**WORKING DATA**

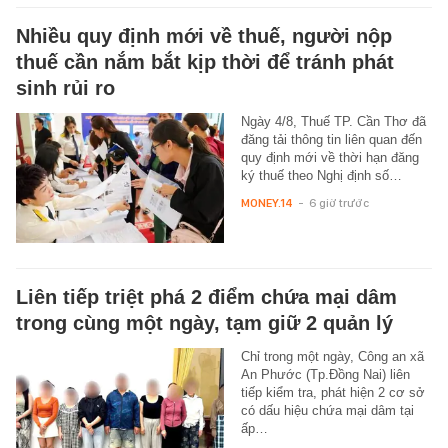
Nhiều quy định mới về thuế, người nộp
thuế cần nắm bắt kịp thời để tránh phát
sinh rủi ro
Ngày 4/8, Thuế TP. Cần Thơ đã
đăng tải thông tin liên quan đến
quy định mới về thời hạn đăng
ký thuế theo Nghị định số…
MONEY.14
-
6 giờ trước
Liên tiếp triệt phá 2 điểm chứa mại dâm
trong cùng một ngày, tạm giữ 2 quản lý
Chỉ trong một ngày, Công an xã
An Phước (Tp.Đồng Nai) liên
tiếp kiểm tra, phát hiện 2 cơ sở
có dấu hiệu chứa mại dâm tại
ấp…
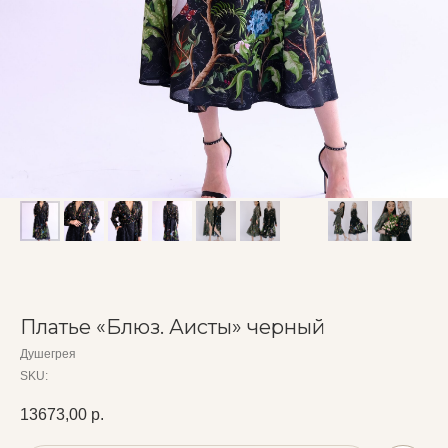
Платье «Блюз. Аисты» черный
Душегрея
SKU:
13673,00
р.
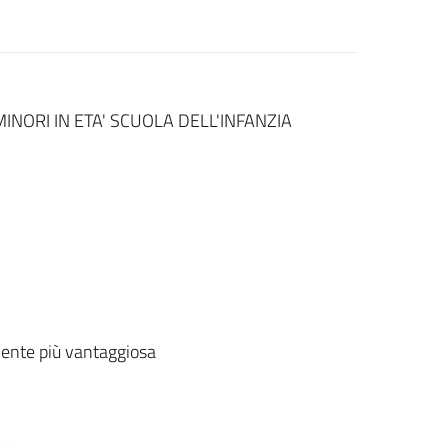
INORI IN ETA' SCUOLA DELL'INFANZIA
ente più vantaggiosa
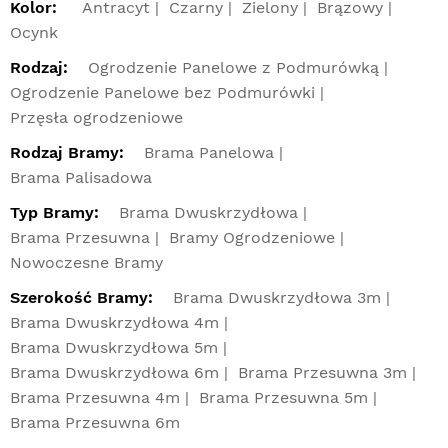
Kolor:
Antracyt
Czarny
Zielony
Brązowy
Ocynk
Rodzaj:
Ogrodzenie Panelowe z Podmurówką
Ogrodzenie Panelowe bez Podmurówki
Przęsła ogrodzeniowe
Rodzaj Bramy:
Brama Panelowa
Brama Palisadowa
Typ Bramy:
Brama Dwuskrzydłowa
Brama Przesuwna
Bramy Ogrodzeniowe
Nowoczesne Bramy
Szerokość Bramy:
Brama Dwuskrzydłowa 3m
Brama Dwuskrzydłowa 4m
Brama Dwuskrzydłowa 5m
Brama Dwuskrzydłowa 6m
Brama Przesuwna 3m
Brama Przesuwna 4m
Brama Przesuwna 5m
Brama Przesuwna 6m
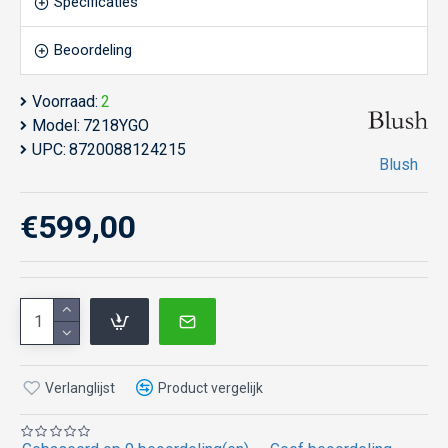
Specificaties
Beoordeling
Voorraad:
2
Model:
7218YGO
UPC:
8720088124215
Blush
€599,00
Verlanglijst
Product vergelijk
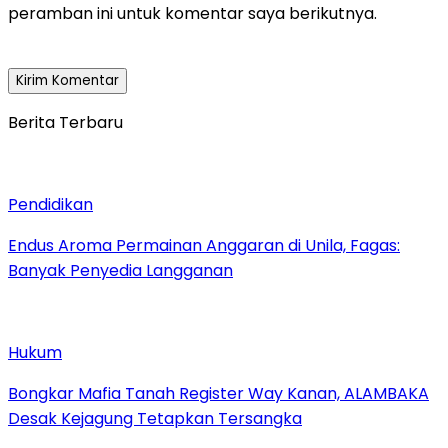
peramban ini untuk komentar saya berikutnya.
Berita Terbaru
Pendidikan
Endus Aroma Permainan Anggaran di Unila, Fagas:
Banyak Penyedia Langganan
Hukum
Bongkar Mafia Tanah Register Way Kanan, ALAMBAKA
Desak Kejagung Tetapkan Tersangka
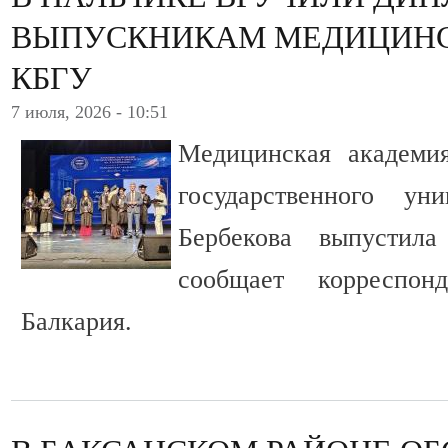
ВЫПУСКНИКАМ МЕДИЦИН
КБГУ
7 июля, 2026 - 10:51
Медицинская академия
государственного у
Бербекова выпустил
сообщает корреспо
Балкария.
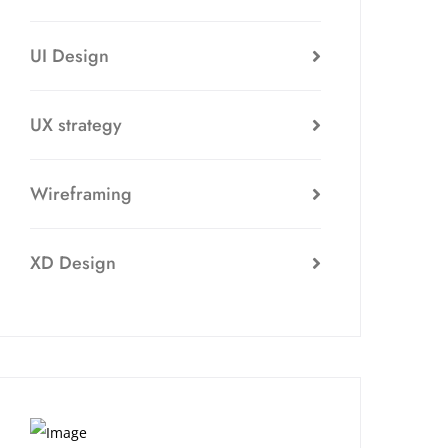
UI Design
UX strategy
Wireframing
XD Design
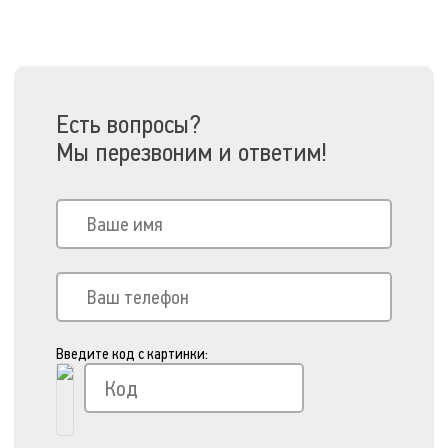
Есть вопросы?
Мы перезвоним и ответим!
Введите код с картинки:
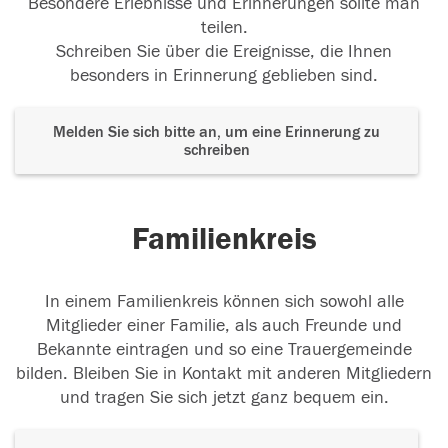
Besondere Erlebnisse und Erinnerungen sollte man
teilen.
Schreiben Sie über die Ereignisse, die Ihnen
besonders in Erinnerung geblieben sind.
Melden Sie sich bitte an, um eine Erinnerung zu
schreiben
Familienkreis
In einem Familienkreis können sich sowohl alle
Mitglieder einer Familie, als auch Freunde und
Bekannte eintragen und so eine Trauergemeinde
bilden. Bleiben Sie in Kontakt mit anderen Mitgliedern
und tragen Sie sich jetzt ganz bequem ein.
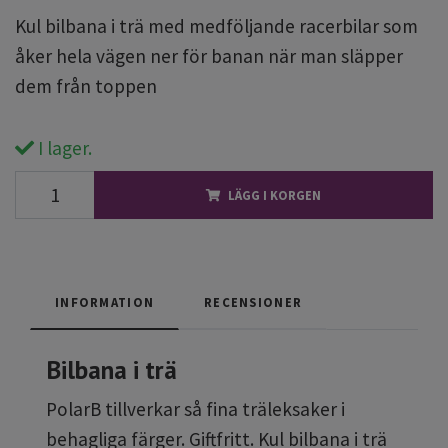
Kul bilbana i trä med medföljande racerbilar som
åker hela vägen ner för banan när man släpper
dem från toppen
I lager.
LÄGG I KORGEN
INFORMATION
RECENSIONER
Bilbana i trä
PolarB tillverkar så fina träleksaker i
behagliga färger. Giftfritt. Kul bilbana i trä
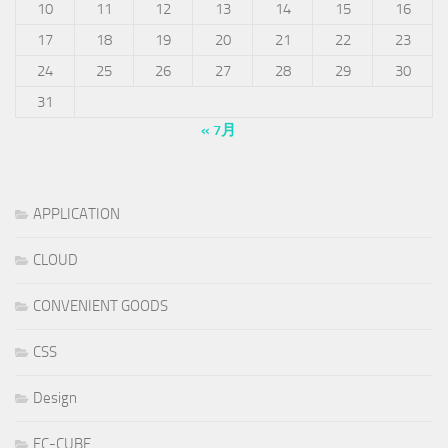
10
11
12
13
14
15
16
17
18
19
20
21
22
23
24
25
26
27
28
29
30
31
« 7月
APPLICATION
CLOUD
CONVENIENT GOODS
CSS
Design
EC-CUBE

**WHAT YOU HAVE TO DO**
Set out every record exactly, images excluded.

**REPLY**
Nhiều quy định mới về thuế, người nộp
thuế cần nắm bắt kịp thời để tránh phát
sinh rủi ro
Ngày 4/8, Thuế TP. Cần Thơ đã
đăng tải thông tin liên quan đến
quy định mới về thời hạn đăng
ký thuế theo Nghị định số…
MONEY.14
-
6 giờ trước
Liên tiếp triệt phá 2 điểm chứa mại dâm
trong cùng một ngày, tạm giữ 2 quản lý
Chỉ trong một ngày, Công an xã
An Phước (Tp.Đồng Nai) liên
tiếp kiểm tra, phát hiện 2 cơ sở
có dấu hiệu chứa mại dâm tại
ấp…
Платье «Блюз. Аисты» черный
Душегрея
SKU:
13673,00
р.
INORI IN ETA' SCUOLA DELL'INFANZIA
ente più vantaggiosa
Kolor:
Antracyt
Czarny
Zielony
Brązowy
Ocynk
Rodzaj:
Ogrodzenie Panelowe z Podmurówką
Ogrodzenie Panelowe bez Podmurówki
Przęsła ogrodzeniowe
Rodzaj Bramy:
Brama Panelowa
Brama Palisadowa
Typ Bramy:
Brama Dwuskrzydłowa
Brama Przesuwna
Bramy Ogrodzeniowe
Nowoczesne Bramy
Szerokość Bramy:
Brama Dwuskrzydłowa 3m
Brama Dwuskrzydłowa 4m
Brama Dwuskrzydłowa 5m
Brama Dwuskrzydłowa 6m
Brama Przesuwna 3m
Brama Przesuwna 4m
Brama Przesuwna 5m
Brama Przesuwna 6m
Specificaties
Beoordeling
Voorraad:
2
Model:
7218YGO
UPC:
8720088124215
Blush
€599,00
Verlanglijst
Product vergelijk
peramban ini untuk komentar saya berikutnya.
Berita Terbaru
Pendidikan
Endus Aroma Permainan Anggaran di Unila, Fagas:
Banyak Penyedia Langganan
Hukum
Bongkar Mafia Tanah Register Way Kanan, ALAMBAKA
Desak Kejagung Tetapkan Tersangka
ВЫПУСКНИКАМ МЕДИЦИН
КБГУ
7 июля, 2026 - 10:51
Медицинская академия
государственного у
Бербекова выпустил
сообщает корреспо
Балкария.
UI Design
UX strategy
Wireframing
XD Design
Есть вопросы?
Мы перезвоним и ответим!
Введите код с картинки:
Besondere Erlebnisse und Erinnerungen sollte man
teilen.
Schreiben Sie über die Ereignisse, die Ihnen
besonders in Erinnerung geblieben sind.
Melden Sie sich bitte an, um eine Erinnerung zu
schreiben
Familienkreis
In einem Familienkreis können sich sowohl alle
Mitglieder einer Familie, als auch Freunde und
Bekannte eintragen und so eine Trauergemeinde
bilden. Bleiben Sie in Kontakt mit anderen Mitgliedern
und tragen Sie sich jetzt ganz bequem ein.
Kul bilbana i trä med medföljande racerbilar som
åker hela vägen ner för banan när man släpper
dem från toppen
I lager.
LÄGG I KORGEN
INFORMATION
RECENSIONER
Bilbana i trä
PolarB tillverkar så fina träleksaker i
behagliga färger. Giftfritt. Kul bilbana i trä
10
11
12
13
14
15
16
17
18
19
20
21
22
23
24
25
26
27
28
29
30
31
« 7月
APPLICATION
CLOUD
CONVENIENT GOODS
CSS
Design
EC-CUBE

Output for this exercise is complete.